GIVEN DATA Block Start

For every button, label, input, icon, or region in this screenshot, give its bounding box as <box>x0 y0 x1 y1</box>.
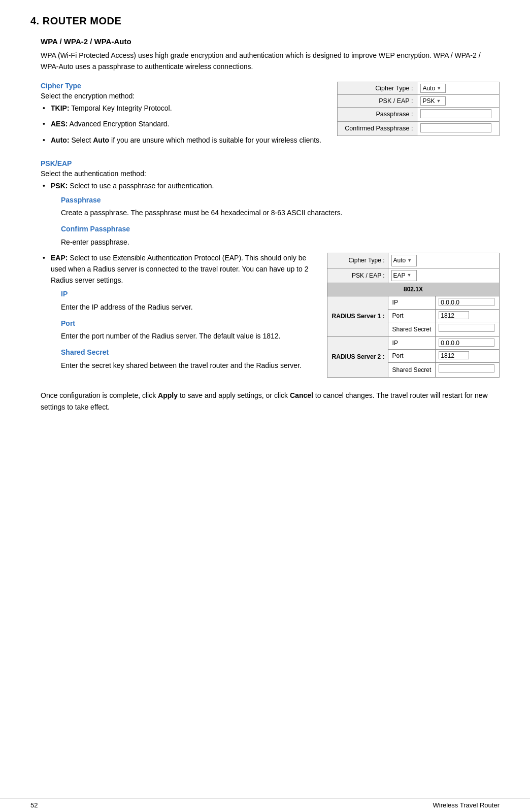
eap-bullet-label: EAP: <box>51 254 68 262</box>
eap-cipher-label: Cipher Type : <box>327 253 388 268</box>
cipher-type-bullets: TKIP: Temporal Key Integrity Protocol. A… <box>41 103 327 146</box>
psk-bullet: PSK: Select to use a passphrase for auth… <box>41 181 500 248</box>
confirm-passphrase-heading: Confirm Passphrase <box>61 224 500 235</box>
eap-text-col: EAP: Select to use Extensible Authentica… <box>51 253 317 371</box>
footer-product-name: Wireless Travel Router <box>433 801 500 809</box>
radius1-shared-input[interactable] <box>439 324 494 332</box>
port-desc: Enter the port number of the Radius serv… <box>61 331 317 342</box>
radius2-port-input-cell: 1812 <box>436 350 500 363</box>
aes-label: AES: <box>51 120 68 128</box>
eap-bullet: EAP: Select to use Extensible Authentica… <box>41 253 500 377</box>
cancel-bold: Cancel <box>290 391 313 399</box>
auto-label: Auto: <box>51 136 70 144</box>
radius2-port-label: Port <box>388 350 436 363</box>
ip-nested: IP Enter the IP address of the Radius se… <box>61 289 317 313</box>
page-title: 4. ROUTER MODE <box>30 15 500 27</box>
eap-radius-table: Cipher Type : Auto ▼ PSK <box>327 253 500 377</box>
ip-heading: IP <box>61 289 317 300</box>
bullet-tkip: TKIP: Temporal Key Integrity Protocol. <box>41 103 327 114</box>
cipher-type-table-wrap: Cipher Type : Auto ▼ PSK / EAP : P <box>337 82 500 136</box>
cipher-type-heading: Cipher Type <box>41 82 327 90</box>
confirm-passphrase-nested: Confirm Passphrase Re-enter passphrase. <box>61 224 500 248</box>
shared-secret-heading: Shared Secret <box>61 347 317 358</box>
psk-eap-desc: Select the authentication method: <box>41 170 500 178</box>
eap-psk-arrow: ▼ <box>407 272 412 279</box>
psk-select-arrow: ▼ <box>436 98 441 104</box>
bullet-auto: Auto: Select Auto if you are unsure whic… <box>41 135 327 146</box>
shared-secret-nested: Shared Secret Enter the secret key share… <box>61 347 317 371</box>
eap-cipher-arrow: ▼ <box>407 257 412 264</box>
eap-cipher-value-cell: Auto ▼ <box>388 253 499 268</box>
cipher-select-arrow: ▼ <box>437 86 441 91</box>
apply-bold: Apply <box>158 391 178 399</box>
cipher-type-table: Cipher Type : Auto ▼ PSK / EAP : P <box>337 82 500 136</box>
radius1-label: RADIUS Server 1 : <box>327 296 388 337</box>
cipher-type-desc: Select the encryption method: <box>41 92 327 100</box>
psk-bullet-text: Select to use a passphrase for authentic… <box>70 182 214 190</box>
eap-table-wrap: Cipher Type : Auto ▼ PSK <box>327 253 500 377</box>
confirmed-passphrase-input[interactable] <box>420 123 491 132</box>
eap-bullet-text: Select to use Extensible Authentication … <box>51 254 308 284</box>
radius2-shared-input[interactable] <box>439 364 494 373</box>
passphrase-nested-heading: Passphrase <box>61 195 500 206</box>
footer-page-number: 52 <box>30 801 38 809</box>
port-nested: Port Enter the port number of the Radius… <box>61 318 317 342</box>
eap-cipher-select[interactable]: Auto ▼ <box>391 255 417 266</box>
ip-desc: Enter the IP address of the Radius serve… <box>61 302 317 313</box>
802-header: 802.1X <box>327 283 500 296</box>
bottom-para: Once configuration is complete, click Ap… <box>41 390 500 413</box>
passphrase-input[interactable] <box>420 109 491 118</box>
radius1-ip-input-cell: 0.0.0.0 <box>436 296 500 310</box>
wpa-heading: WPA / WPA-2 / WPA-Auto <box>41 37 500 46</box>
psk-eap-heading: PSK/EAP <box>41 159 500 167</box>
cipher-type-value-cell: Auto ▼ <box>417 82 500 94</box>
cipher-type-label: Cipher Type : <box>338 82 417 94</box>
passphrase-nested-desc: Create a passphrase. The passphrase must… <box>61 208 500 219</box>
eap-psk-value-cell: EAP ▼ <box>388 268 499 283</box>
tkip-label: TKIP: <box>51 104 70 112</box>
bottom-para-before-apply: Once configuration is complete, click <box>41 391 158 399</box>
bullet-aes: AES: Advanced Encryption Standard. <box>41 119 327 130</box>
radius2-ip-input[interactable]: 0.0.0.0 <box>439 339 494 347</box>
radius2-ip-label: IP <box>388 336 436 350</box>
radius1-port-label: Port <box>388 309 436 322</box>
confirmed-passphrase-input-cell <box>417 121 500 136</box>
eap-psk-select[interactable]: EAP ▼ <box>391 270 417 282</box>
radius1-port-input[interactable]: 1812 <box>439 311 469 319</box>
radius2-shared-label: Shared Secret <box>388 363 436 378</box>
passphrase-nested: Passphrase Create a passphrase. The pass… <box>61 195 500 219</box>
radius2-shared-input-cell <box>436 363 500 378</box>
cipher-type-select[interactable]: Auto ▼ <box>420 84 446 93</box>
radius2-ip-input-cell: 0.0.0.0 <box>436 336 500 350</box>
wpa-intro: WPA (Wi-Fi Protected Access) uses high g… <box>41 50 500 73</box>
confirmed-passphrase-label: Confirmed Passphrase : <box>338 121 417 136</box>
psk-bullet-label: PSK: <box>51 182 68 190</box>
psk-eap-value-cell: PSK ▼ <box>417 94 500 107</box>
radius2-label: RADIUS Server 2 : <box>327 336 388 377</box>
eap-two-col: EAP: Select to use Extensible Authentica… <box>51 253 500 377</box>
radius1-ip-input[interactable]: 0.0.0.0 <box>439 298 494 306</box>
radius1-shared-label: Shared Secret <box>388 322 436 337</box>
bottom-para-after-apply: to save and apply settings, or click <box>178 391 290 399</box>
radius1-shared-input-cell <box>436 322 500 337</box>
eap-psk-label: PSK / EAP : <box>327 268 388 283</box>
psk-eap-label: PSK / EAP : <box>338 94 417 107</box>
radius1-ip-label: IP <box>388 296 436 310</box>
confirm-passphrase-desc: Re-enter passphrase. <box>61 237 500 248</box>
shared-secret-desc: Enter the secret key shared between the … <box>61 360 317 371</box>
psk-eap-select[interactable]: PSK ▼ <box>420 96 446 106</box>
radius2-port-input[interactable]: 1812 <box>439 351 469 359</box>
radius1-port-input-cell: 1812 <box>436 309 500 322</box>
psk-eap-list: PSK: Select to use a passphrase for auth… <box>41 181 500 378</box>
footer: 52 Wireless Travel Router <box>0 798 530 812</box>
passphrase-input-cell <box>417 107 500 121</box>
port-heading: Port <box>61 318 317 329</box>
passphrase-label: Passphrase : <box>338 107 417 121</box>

GIVEN DATA Block End
GIVEN DATA Block Start

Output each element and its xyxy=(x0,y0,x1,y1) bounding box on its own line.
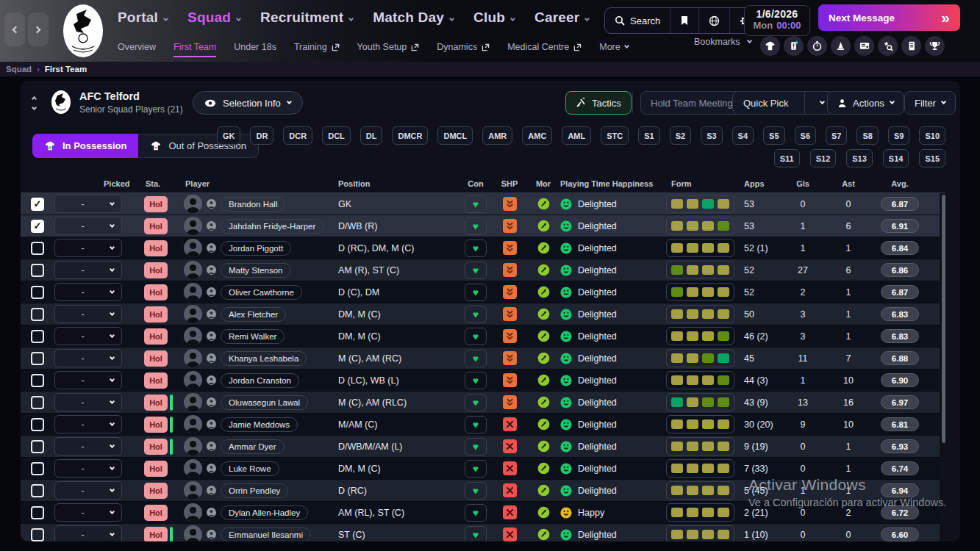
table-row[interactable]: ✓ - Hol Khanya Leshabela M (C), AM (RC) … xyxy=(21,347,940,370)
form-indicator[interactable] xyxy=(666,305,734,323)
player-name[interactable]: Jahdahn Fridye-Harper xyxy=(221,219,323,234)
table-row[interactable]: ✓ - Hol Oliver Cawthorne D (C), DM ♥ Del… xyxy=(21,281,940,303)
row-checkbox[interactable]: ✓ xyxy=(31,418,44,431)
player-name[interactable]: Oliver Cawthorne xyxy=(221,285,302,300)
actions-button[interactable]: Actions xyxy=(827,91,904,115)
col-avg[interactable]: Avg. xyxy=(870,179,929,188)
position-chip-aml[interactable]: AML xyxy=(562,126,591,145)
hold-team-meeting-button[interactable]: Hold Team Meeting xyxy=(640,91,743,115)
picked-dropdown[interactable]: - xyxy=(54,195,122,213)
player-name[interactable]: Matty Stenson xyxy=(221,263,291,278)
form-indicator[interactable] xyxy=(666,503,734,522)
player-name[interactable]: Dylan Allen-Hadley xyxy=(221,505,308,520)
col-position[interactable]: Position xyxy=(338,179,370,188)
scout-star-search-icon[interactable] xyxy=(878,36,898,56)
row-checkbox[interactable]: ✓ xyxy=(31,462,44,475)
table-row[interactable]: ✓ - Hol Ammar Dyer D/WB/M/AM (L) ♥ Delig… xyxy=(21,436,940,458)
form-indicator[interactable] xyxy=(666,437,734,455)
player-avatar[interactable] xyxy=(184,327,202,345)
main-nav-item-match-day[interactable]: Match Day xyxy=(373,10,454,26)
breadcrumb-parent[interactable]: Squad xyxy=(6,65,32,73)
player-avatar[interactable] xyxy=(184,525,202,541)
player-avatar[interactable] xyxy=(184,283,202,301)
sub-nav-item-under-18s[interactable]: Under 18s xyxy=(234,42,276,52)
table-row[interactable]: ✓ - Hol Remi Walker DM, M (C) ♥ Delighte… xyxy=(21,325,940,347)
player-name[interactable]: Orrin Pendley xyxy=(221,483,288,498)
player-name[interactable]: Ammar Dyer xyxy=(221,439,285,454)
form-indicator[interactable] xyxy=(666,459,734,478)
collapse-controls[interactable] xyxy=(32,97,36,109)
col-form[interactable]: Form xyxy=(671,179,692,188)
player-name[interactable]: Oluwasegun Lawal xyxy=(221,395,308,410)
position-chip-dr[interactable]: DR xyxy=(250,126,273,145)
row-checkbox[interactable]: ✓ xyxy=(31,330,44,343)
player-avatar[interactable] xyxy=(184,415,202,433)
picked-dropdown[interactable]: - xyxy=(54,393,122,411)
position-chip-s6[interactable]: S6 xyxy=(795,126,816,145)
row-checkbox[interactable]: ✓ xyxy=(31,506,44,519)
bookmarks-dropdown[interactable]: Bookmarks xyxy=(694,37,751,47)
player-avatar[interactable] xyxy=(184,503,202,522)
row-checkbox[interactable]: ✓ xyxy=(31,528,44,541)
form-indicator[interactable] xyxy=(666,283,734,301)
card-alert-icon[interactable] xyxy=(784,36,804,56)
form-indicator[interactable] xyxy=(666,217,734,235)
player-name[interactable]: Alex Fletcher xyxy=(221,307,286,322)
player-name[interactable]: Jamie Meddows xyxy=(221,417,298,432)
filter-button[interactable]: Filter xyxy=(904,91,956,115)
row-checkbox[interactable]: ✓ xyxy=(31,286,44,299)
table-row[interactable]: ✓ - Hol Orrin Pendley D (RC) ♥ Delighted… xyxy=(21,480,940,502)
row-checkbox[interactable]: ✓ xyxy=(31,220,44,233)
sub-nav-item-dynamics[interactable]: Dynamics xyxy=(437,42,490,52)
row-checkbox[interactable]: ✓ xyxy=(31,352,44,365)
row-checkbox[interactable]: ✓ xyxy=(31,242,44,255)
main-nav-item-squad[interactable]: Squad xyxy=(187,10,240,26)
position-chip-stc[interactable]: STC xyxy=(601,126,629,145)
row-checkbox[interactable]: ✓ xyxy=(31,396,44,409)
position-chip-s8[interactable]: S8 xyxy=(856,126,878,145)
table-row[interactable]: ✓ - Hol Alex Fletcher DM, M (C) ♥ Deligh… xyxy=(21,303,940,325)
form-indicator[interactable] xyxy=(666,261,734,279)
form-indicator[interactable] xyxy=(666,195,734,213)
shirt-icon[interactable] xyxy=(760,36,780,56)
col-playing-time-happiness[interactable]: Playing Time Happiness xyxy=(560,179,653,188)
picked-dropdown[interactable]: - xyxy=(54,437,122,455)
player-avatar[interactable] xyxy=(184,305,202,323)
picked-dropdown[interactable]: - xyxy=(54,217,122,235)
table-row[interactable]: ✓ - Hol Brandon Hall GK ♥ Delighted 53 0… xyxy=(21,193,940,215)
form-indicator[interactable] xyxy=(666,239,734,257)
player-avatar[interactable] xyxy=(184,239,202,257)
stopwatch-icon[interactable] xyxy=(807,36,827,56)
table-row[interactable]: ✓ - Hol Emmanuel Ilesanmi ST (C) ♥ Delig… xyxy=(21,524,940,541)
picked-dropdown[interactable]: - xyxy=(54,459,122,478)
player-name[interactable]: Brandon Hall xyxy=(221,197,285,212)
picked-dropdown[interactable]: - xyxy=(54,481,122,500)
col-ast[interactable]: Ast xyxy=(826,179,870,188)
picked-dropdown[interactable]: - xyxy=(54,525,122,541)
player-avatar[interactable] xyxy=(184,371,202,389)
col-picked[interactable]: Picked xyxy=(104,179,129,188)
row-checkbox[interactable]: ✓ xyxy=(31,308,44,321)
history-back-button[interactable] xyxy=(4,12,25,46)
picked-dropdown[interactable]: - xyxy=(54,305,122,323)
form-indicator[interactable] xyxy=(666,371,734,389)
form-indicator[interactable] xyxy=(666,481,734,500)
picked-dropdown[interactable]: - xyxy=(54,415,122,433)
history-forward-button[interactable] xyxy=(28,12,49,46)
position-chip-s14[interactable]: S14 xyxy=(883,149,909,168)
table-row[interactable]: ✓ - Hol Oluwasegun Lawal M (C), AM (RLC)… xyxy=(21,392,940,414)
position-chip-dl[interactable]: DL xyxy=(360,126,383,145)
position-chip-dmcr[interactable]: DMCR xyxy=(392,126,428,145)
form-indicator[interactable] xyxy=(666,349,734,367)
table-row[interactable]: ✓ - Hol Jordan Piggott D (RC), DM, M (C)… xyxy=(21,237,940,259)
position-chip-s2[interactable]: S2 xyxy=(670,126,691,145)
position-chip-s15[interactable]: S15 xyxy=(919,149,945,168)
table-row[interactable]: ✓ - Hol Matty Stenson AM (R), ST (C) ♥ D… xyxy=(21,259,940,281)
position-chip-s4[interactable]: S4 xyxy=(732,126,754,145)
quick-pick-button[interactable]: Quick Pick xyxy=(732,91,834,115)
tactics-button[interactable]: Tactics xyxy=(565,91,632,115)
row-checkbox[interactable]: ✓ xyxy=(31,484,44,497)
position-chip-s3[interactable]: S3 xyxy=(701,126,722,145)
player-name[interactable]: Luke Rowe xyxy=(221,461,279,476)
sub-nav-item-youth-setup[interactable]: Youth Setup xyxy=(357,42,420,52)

GIVEN DATA Block End

# WHAT YOU ARE ASKED TO DO
In the listing, find all lines with the string "Ammar" and copy them.

# ANSWER SECTION
table-row[interactable]: ✓ - Hol Ammar Dyer D/WB/M/AM (L) ♥ Delig… xyxy=(21,436,940,458)
player-name[interactable]: Ammar Dyer xyxy=(221,439,285,454)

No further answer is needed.